What changes will we see in 2021 ?
Whilst it is a little too soon to predict after such a tumultuous year, there is some good news on the horizon with the introduction of a vaccine. We certainly need to remain cautious as we are not out of the woods yet, with things likely to remain the same until March. As the year progresses, we shall see changes in the Renters Reform Bill with Government abolishing Section 21. The National Residential Landlords Association (NLRA) and National Federation of Property Professionals (NFOPP) have said they will be working alongside Government to ensure there is a fair system that protects Landlords.
There is also support for the Dogs and Domestic Animals bill that is due for a second reading on January 29th. This will allow tenants to keep a cat or dog on the premises without Landlord approval.
We will also see deposit protection overhauled at some point. Boris Johnson’s pre-election pledge of a “Lifetime Deposit” will be opened up for debate. The idea is that tenants pay a deposit that they can transfer from one tenancy to the next.
In other news, we will see the abolition of the Section 21 Notice, though that is likely to be at the end of the year. This will see the formation of Housing Courts specifically set up to handle evictions with new rules and procedures put in place.
With Brexit back on the political agenda, we can expect changes in the Right to Rent checks introduced in June. Changes to Capital Gains Tax may also be introduced around this time, though no fixed date has been given as yet. The changes could mean another tax hike for Landlords and second homeowners.

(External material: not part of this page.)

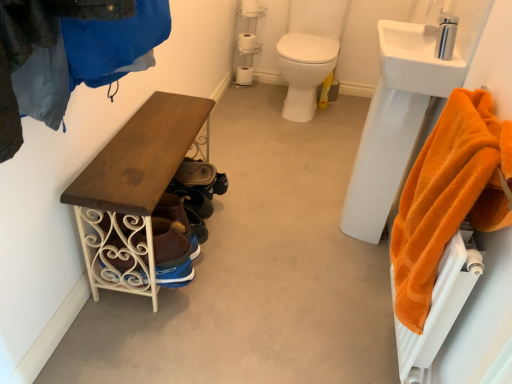 Find the location of a particular element. vacant point above wooden bench at left (from a real-world perspective) is located at coordinates (282, 213). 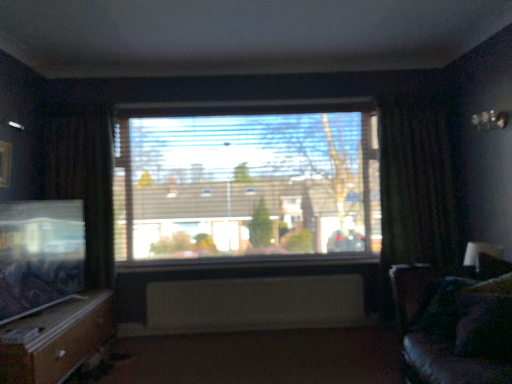 Image resolution: width=512 pixels, height=384 pixels. Identify the location of velvet dark brown couch at right. (428, 339).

The Stamp Duty Holiday will end in March. Between now and then we are likely to see high levels of activity in the lower to middle end of the wider market.
In essence, 2021 will be as eventful as 2020, the one positive emerging trend is the move towards greener properties with the introduction of the Greener Homes Grant. Going into next year this could have a significant financial impact. Landlords have gone to great lengths to accommodate their tenants in the most difficult of times. Perhaps the pandemic has changed the perception Landlords and Tenants have of each other? The new year will be an opportunity to make a fresh start and its vital that Landlords and Tenants work together and on agree affordable repayment plans.